Thursday, 26 May 2022

Online Safety and Media Regulation Bill 2022: Committee Stage (Resumed)

 

10:30 am

Photo of Alice-Mary HigginsAlice-Mary Higgins (Independent) | Oireachtas source

I move amendment No. 166:

In page 79, between lines 28 and 29, to insert the following: “(fa) section 42 of the Irish Human Rights and Equality Commission Act,”.

Amendments Nos. 166 to 168, inclusive, are all around trying to ensure that in deciding whether an online service provider falls into the category of providers to which the online safety codes may apply, the coimisiún might again have due regard to those principles of human rights and equality. They are the same points I have made throughout. Again, perhaps by addressing them comprehensively in the powers and functions section, we will not need to address them in another place. It is, however, part of a general principle of ensuring that those considerations are there in terms of the public duty on equality and human rights, particularly with regard to the online safety codes because there is that kind of harm protection role. We know that persons who fall under, for example, the equality grounds in Ireland may be especially vulnerable. It would be important that the coimisiún would have regard to that public duty on equality and human rights when considering which providers should fall into that category.

Amendment No. 167 would insert a caveat that when deciding whether an online provider falls into the category of providers, it would have due regard to the UN Convention on the Rights of Persons with Disabilities, UNCRPD. That is very much linked to amendment No. 168. These are around trying to embed different considerations. The reason I am bringing them in repeatedly is because these are things to which Ireland has signed up but that are often not embedded or part of something we think about constantly.

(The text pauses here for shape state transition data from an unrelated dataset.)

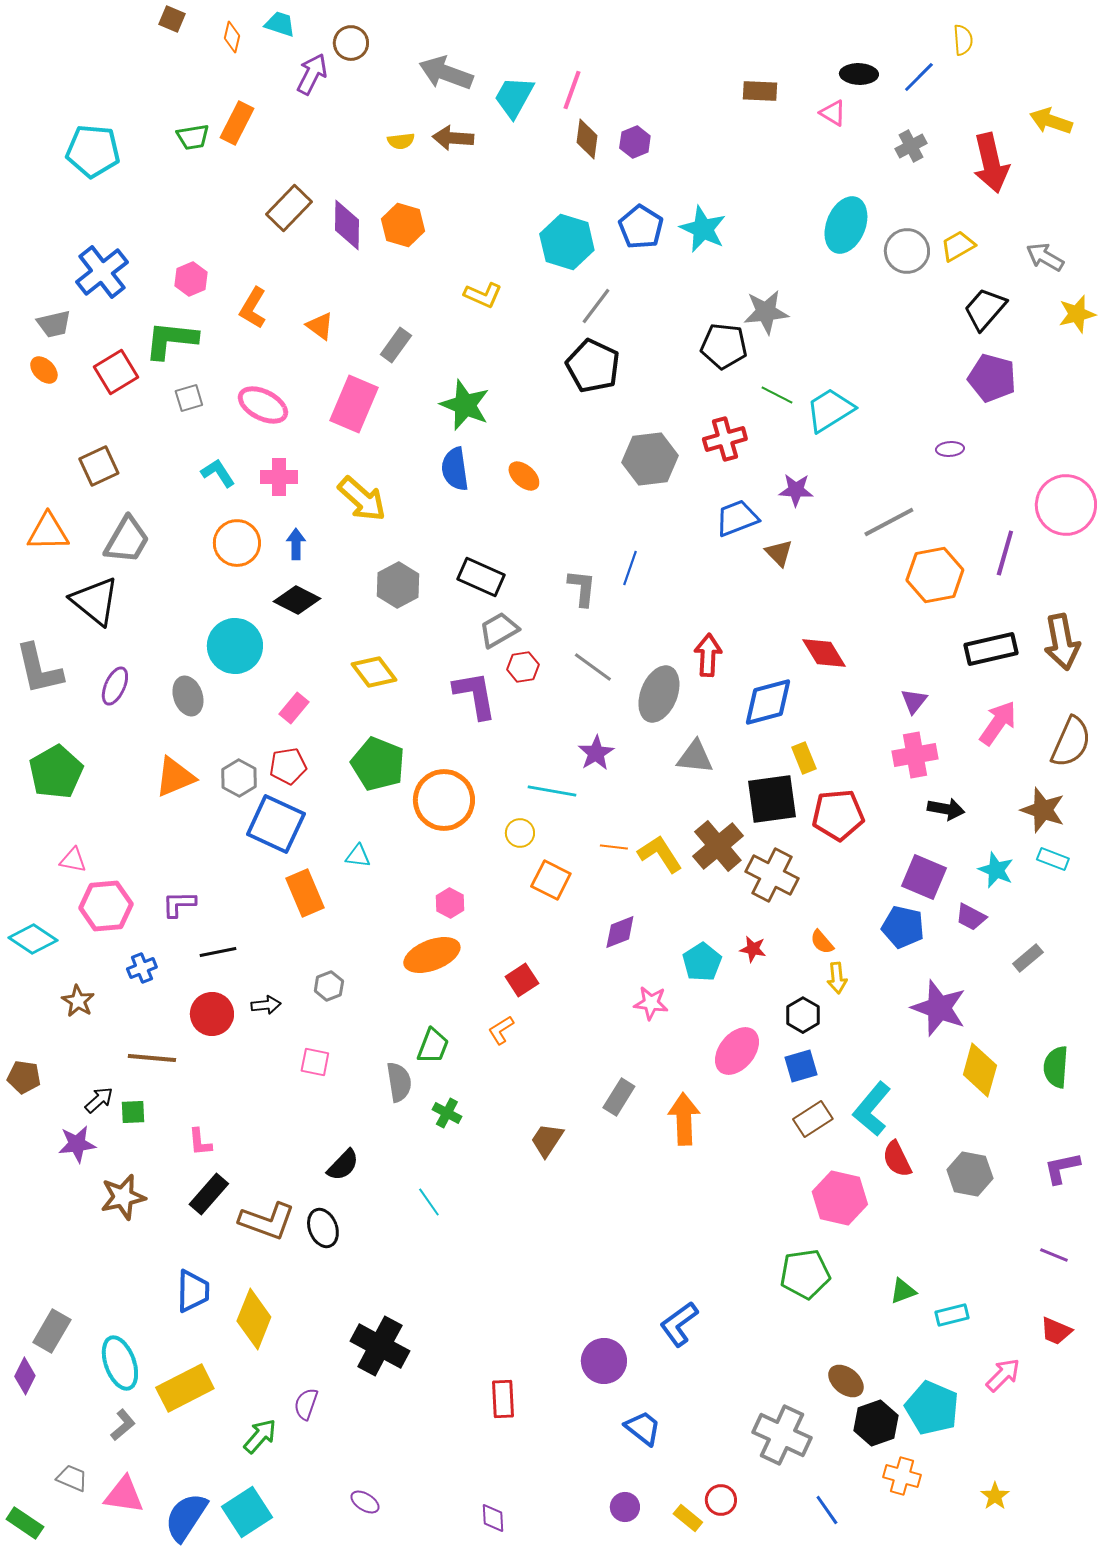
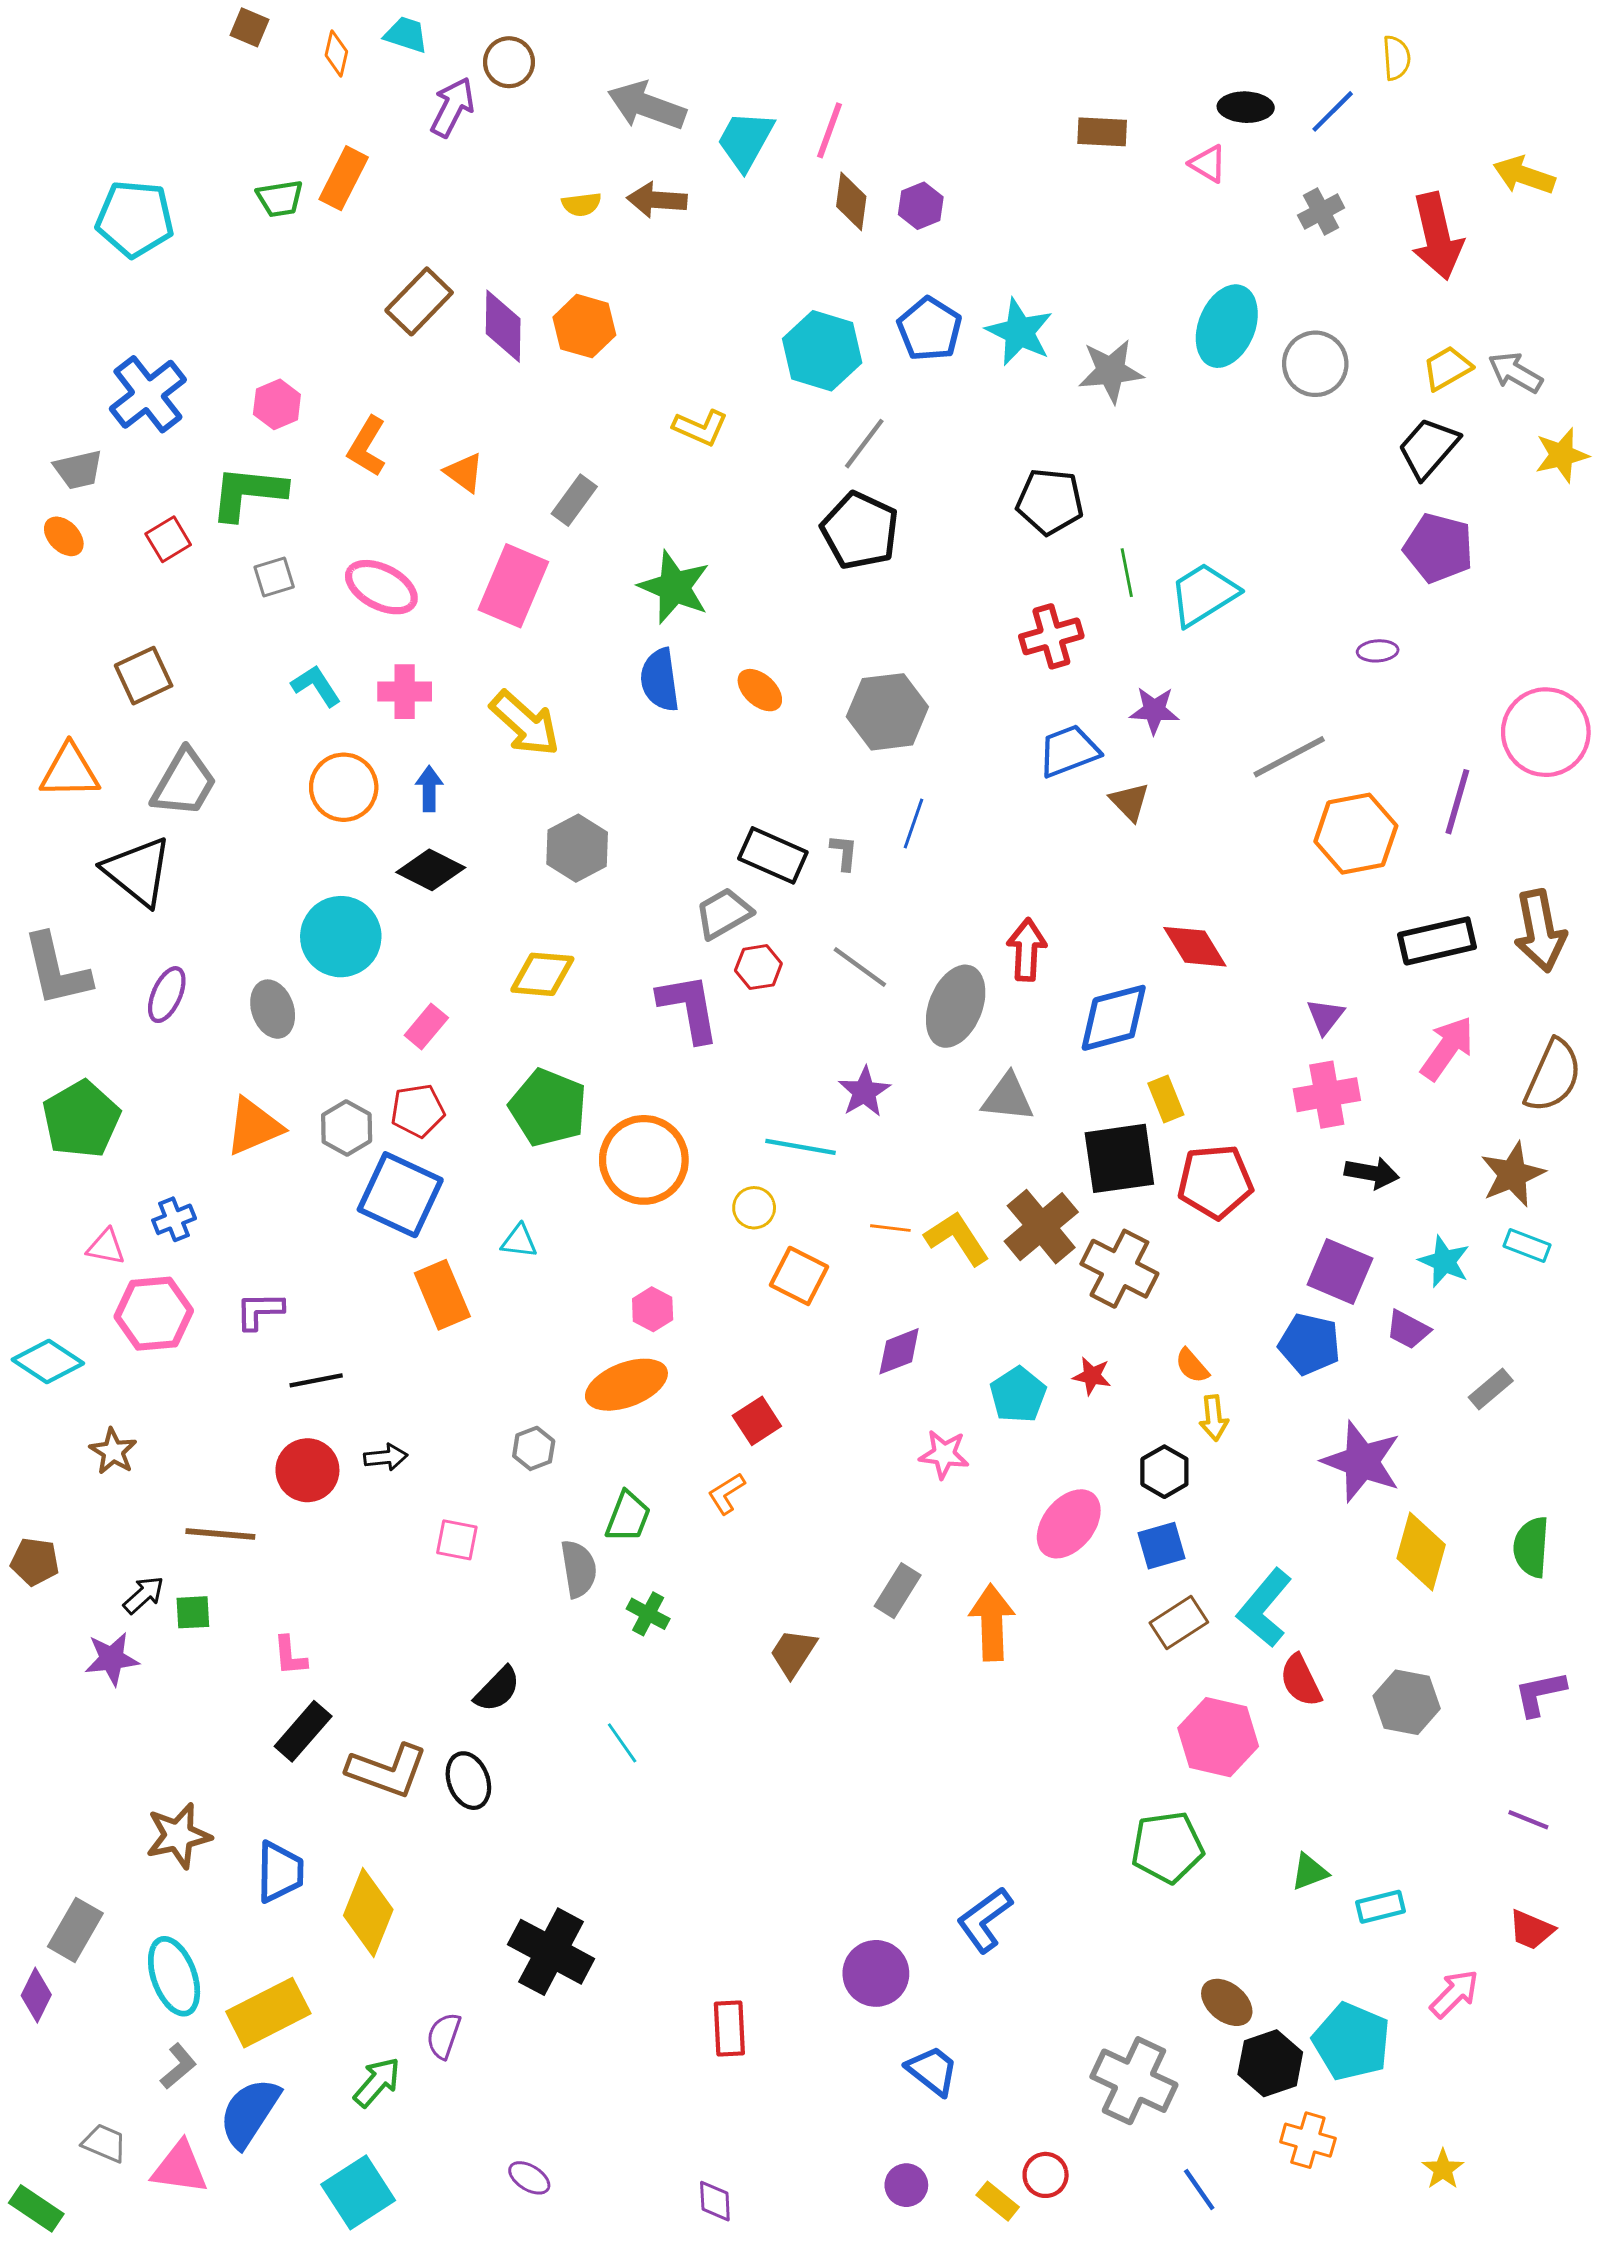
yellow trapezoid: (958, 246) -> (1447, 368), moved
gray star: (766, 312) -> (1111, 371), moved
red square: (116, 372) -> (168, 539), size x0.7
green line: (777, 395) -> (1127, 573), turned 52
gray hexagon: (650, 459) -> (887, 712), moved
black rectangle: (481, 577) -> (773, 855), moved
gray L-shape: (582, 588) -> (844, 852), size x0.7
yellow diamond: (374, 672) -> (542, 974), turned -48
brown star: (1043, 810) -> (1512, 1174), turned 30
blue cross: (142, 968) -> (174, 1219), moved
gray hexagon: (329, 986) -> (534, 1448), moved
brown star: (123, 1197) -> (178, 1836), moved
blue semicircle: (186, 1517) -> (249, 2113), moved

I referenced the UNCRPD, which Ireland has ratified, but I also referenced the web accessibility directive, which is now law from the EU but is, again, somewhat unevenly applied. This directive sets requirements that there would be levels of accessibility in terms of online websites and providers. It started at one stage and has now moved through to phones and websites, so it is working in a wider space. It has been a phased application of the web accessibility directive. As I understand it, it should now be fully applied. Again, that means that when the commission is thinking about the safety codes, it might also be thinking about those measures. A small example of something that overlaps between safety and the web accessibility directive, which is something we will come to later, is that question of having, for example, flashing images that create effects and that may cause seizures for certain persons. It is an example of something that overlaps between online safety and the web accessibility directive. People should not have that risk to access online sites.